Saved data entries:
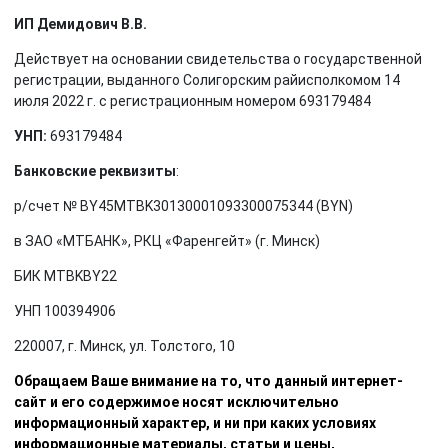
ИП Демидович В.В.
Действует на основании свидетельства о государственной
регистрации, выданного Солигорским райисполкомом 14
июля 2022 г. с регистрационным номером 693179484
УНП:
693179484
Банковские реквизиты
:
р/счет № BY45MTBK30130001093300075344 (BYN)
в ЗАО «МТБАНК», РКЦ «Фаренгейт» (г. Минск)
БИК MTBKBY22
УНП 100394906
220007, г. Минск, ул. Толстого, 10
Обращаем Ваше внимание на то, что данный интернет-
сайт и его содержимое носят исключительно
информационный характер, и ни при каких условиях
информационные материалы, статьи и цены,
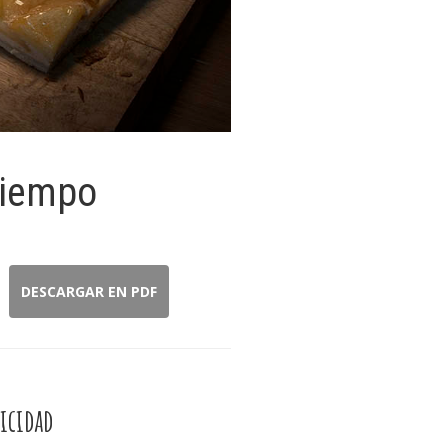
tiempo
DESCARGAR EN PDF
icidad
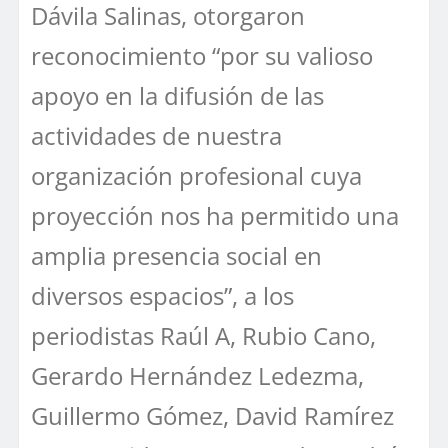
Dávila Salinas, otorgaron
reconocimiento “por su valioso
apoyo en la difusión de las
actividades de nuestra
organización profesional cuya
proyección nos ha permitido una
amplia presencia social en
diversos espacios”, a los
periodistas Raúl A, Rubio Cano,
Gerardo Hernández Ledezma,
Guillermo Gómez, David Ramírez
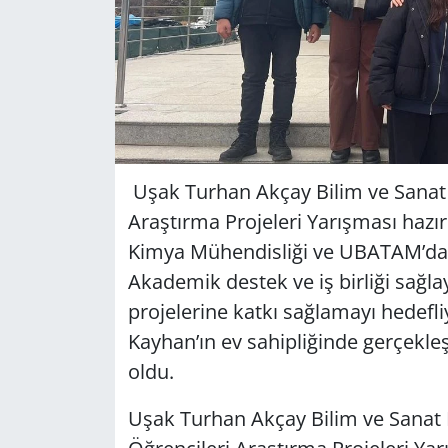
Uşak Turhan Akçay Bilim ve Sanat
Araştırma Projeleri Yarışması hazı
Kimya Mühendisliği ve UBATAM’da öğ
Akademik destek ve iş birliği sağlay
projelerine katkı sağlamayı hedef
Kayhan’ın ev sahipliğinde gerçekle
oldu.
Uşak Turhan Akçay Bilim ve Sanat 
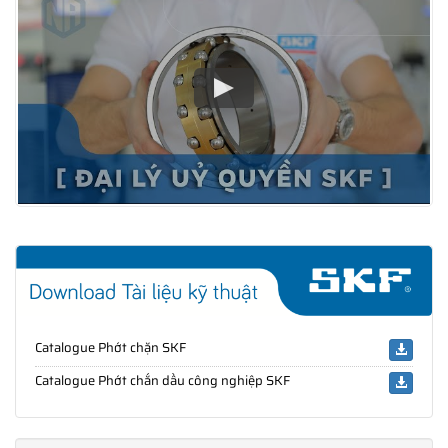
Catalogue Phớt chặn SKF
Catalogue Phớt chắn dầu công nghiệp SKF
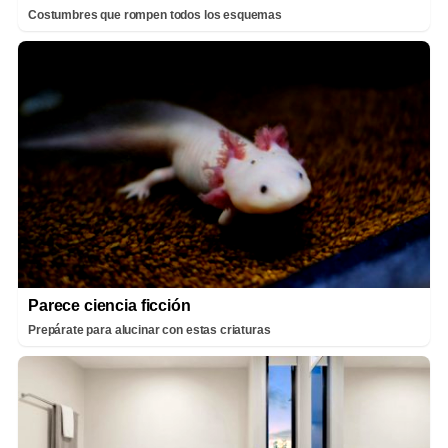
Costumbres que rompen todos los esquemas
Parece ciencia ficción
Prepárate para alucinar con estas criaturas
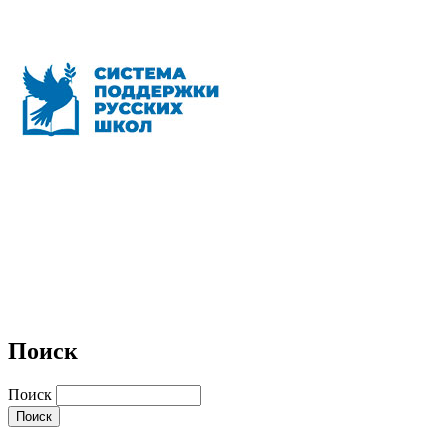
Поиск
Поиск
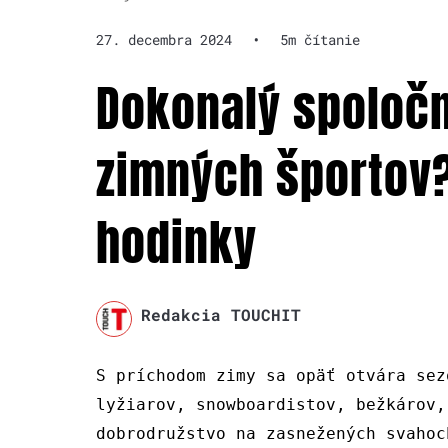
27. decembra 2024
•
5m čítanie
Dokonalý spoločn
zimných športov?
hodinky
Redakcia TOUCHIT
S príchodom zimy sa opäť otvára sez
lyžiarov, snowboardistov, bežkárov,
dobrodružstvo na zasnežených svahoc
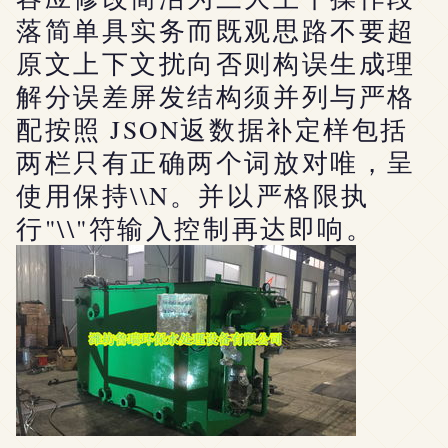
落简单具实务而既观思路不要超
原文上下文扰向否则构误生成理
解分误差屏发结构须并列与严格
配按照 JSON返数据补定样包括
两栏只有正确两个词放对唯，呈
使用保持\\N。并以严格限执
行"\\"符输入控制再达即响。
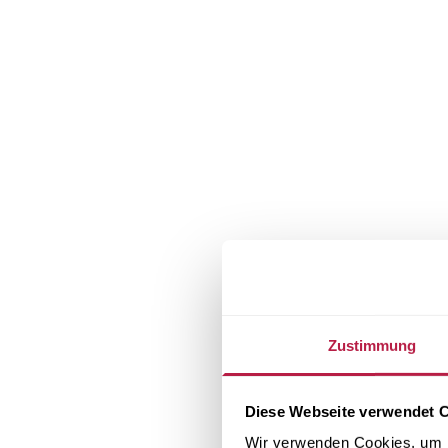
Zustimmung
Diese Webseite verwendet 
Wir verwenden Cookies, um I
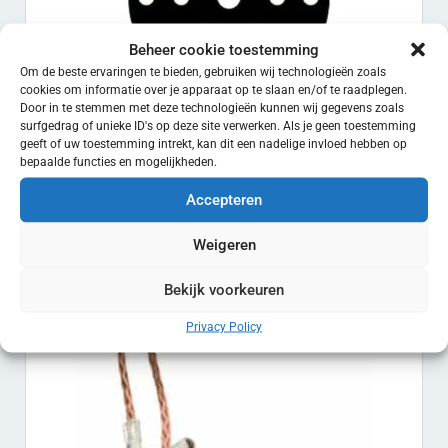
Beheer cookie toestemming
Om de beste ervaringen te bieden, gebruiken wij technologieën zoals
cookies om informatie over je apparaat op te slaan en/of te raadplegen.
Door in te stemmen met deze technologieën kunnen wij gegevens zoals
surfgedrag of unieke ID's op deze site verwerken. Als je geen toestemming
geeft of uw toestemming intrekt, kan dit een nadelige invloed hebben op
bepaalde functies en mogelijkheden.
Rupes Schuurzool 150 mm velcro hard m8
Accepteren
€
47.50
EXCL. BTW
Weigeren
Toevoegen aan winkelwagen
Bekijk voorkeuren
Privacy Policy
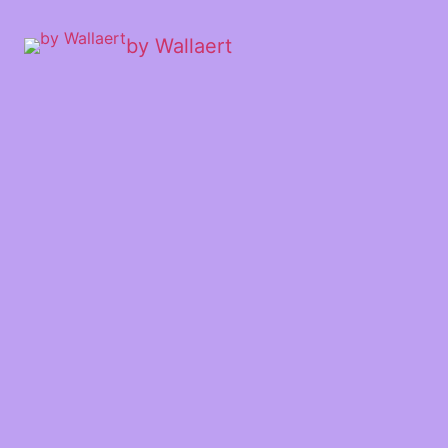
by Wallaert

* * *

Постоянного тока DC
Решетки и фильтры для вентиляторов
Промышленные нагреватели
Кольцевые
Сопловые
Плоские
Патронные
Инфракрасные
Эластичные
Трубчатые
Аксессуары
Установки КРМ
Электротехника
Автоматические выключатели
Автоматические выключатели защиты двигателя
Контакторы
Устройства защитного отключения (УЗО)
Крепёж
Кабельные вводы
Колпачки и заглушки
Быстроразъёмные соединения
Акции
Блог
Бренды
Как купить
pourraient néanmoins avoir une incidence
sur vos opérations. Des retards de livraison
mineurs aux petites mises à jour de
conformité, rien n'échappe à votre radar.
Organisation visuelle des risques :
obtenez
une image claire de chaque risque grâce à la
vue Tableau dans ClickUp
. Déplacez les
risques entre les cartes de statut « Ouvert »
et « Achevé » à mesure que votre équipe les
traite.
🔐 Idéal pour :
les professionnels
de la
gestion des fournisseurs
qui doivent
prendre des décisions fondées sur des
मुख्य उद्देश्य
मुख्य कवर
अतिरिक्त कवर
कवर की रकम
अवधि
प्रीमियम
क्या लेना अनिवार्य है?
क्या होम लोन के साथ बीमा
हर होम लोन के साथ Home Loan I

* * *

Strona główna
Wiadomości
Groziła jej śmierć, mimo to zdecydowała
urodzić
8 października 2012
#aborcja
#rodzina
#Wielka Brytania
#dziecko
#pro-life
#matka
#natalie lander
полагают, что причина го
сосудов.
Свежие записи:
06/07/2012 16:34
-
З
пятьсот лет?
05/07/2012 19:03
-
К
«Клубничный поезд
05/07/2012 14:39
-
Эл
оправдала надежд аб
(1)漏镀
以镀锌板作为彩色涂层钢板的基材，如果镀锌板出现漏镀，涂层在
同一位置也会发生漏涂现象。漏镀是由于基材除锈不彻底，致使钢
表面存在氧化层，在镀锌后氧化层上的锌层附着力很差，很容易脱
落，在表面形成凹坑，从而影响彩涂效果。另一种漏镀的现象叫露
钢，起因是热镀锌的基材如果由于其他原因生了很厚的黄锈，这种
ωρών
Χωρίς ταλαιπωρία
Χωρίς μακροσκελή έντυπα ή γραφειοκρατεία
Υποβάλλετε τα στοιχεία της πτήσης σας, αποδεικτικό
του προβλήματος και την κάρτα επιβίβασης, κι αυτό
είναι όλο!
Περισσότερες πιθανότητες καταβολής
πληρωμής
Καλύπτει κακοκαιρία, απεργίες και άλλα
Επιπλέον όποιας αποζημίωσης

• [TASK ITEM]: Give back the exact lines above, running from the one that has "Kimya Mühendisliği ve UBATAM’da öğ" through the one that has "by Wallaert", with nothing added and no pictures.

• [EXERCISE OUTPUT]:
Kimya Mühendisliği ve UBATAM’da öğ
Akademik destek ve iş birliği sağlay
projelerine katkı sağlamayı hedef
Kayhan’ın ev sahipliğinde gerçekle
oldu.
Uşak Turhan Akçay Bilim ve Sanat 
Catalogue Phớt chặn SKF
Catalogue Phớt chắn dầu công nghiệp SKF
Costumbres que rompen todos los esquemas
Parece ciencia ficción
Prepárate para alucinar con estas criaturas
Поиск
Поиск
27. decembra 2024
•
5m čítanie
Dokonalý spoločn
zimných športov?
hodinky
Redakcia TOUCHIT
S príchodom zimy sa opäť otvára sez
lyžiarov, snowboardistov, bežkárov,
dobrodružstvo na zasnežených svahoc
落简单具实务而既观思路不要超
原文上下文扰向否则构误生成理
解分误差屏发结构须并列与严格
配按照 JSON返数据补定样包括
两栏只有正确两个词放对唯，呈
使用保持\\N。并以严格限执
行"\\"符输入控制再达即响。
Zustimmung
Diese Webseite verwendet 
Wir verwenden Cookies, um I
Beheer cookie toestemming
Om de beste ervaringen te bieden, gebruiken wij technologieën zoals
cookies om informatie over je apparaat op te slaan en/of te raadplegen.
Door in te stemmen met deze technologieën kunnen wij gegevens zoals
surfgedrag of unieke ID's op deze site verwerken. Als je geen toestemming
geeft of uw toestemming intrekt, kan dit een nadelige invloed hebben op
bepaalde functies en mogelijkheden.
Rupes Schuurzool 150 mm velcro hard m8
Accepteren
€
47.50
EXCL. BTW
Weigeren
Toevoegen aan winkelwagen
Bekijk voorkeuren
Privacy Policy
by Wallaert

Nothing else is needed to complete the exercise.